**EXERCISE DIRECTIONS:**
Your answer should hold all lines of the entries that include the word "quick".

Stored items

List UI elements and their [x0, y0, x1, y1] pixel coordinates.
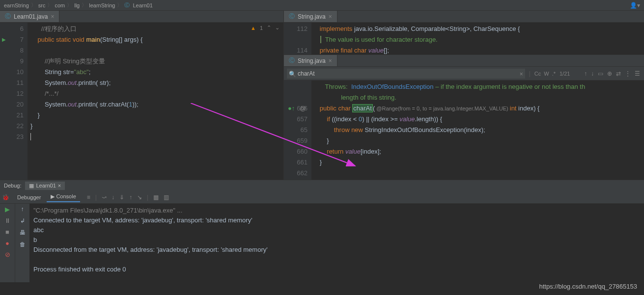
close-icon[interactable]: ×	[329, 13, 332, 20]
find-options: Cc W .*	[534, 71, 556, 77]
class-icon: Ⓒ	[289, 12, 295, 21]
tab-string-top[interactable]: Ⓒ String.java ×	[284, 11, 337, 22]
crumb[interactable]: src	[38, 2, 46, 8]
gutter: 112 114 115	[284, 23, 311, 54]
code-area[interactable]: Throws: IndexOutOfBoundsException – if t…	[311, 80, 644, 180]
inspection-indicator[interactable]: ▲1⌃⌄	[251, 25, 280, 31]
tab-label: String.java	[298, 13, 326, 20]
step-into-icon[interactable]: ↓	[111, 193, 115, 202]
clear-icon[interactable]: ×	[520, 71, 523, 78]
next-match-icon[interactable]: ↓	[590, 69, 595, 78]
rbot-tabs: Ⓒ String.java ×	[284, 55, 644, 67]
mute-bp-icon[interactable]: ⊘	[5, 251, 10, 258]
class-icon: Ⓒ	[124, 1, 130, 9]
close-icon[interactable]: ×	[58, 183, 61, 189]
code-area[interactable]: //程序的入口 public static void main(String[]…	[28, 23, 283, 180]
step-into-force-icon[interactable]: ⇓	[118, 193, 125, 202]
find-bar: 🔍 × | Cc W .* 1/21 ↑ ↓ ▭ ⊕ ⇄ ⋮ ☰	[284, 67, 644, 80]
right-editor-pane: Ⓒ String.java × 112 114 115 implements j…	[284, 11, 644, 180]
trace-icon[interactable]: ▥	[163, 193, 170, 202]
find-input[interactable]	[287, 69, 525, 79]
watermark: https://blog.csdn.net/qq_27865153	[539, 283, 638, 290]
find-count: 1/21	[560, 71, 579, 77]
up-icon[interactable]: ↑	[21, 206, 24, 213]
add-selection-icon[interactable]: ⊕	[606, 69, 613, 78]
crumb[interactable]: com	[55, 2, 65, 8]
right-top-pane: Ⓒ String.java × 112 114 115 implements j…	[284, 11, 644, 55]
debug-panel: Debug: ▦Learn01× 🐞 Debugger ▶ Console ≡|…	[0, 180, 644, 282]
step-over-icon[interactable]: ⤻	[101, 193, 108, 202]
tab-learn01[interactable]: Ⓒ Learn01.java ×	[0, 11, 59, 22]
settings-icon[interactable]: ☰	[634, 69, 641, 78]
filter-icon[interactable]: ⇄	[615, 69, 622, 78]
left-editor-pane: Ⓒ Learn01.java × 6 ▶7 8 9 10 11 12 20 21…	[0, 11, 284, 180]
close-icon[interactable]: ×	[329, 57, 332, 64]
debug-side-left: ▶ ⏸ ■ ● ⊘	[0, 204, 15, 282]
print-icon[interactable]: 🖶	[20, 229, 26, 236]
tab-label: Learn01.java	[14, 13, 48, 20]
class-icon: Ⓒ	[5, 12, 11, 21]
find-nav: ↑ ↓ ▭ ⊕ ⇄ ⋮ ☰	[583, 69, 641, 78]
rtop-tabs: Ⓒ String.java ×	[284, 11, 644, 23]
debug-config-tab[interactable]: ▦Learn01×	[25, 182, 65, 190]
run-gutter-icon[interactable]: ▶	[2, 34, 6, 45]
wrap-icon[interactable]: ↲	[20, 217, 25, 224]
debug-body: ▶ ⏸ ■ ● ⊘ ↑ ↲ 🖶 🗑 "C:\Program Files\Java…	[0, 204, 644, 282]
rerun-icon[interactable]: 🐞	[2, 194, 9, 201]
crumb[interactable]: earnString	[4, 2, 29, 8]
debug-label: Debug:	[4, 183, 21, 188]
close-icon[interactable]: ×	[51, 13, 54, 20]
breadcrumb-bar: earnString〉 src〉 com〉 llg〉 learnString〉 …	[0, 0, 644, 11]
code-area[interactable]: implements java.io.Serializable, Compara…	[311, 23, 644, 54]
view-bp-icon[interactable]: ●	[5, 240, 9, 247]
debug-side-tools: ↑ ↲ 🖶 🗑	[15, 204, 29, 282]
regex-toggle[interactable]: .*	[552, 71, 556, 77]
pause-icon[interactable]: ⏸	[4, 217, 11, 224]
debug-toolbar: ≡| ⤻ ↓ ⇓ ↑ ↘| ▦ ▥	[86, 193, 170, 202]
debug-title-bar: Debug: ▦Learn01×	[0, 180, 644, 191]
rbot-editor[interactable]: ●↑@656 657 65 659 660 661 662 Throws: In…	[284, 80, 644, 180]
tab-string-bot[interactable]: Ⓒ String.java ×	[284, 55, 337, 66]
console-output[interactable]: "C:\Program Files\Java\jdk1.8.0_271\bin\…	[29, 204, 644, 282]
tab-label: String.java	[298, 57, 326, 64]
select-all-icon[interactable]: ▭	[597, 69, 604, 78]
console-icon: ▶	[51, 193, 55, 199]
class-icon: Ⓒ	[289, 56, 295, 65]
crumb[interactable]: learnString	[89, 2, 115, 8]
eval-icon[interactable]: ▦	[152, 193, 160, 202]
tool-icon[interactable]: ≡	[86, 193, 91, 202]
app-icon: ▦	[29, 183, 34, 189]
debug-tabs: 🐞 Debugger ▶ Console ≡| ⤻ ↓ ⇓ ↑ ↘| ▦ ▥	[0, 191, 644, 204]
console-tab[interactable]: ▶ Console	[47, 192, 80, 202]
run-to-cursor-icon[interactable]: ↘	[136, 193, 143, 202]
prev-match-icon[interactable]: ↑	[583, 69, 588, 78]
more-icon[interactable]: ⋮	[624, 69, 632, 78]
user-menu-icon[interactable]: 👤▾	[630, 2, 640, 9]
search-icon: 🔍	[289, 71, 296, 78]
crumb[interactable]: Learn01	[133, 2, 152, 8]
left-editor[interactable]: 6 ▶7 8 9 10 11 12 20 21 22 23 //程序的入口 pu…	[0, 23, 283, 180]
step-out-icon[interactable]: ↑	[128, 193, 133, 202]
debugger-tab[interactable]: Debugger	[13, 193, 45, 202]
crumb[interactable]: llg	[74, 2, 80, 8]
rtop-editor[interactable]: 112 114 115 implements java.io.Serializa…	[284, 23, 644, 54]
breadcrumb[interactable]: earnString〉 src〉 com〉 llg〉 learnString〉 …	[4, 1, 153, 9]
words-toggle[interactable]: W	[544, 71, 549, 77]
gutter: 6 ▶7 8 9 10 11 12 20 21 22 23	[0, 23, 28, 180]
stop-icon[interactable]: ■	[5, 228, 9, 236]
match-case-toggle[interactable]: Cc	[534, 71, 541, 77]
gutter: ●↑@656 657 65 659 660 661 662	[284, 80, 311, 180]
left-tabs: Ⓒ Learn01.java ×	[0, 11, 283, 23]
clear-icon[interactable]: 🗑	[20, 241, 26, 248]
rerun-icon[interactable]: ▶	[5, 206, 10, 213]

==

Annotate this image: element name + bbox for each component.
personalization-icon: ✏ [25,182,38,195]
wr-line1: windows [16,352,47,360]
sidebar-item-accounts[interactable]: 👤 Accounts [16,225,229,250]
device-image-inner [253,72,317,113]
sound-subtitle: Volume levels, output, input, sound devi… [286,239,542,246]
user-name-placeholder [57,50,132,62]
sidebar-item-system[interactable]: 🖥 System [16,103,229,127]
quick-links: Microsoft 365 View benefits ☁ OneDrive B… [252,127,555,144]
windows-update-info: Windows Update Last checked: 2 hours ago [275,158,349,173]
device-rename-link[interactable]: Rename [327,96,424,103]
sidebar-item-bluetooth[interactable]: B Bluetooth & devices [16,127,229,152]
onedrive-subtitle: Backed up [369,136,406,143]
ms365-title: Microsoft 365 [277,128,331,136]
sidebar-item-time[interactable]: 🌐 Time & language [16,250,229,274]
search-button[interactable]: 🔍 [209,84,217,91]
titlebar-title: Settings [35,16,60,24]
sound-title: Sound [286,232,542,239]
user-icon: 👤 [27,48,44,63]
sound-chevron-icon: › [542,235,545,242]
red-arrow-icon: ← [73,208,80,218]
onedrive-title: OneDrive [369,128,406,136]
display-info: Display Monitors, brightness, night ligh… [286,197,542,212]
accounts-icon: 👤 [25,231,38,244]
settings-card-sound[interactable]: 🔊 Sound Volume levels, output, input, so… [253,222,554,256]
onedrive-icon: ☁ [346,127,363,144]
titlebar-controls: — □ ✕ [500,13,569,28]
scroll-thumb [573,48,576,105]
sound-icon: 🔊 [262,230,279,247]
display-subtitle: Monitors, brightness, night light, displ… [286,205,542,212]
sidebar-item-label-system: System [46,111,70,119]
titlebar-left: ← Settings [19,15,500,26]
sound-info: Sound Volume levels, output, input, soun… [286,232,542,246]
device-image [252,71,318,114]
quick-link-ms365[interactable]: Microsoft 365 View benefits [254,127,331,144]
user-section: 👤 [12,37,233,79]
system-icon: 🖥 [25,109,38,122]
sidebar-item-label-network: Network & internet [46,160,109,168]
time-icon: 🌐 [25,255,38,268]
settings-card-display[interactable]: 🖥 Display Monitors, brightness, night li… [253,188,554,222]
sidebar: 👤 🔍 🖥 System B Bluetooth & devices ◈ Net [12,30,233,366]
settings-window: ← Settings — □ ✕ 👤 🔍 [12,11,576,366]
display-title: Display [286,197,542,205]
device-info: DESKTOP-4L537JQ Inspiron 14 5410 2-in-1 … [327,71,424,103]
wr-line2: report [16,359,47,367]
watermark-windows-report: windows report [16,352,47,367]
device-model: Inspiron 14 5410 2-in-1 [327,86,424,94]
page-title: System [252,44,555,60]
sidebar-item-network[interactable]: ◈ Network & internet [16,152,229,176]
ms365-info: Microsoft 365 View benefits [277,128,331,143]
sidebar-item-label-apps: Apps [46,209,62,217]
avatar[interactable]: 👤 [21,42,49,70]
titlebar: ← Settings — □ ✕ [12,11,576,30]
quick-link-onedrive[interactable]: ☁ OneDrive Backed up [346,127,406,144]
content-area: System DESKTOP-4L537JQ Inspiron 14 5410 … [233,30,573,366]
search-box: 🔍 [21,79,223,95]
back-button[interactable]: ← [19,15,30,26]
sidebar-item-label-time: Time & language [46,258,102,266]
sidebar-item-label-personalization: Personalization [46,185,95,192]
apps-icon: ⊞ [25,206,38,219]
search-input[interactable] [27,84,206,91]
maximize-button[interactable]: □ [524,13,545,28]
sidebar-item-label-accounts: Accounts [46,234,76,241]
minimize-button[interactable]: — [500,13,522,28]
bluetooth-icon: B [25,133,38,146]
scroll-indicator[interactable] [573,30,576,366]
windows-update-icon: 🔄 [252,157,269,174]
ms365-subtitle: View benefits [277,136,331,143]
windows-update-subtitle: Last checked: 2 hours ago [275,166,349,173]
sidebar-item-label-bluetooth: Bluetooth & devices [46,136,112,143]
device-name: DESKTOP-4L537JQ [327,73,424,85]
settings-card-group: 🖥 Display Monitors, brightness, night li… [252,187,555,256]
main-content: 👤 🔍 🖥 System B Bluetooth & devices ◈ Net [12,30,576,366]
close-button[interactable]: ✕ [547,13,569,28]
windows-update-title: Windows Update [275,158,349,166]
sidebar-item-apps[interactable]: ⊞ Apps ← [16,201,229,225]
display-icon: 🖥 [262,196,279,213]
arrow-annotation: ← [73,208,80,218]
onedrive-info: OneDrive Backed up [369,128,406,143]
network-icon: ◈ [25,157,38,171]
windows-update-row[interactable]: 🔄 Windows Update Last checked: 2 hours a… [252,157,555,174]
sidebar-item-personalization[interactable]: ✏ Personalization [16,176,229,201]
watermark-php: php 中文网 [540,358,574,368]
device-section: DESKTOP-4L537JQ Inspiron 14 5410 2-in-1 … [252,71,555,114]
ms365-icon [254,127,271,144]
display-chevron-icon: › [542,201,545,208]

**ANSWER BELOW:**
quick-links: Microsoft 365 View benefits ☁ OneDrive B… [252,127,555,144]
quick-link-ms365[interactable]: Microsoft 365 View benefits [254,127,331,144]
quick-link-onedrive[interactable]: ☁ OneDrive Backed up [346,127,406,144]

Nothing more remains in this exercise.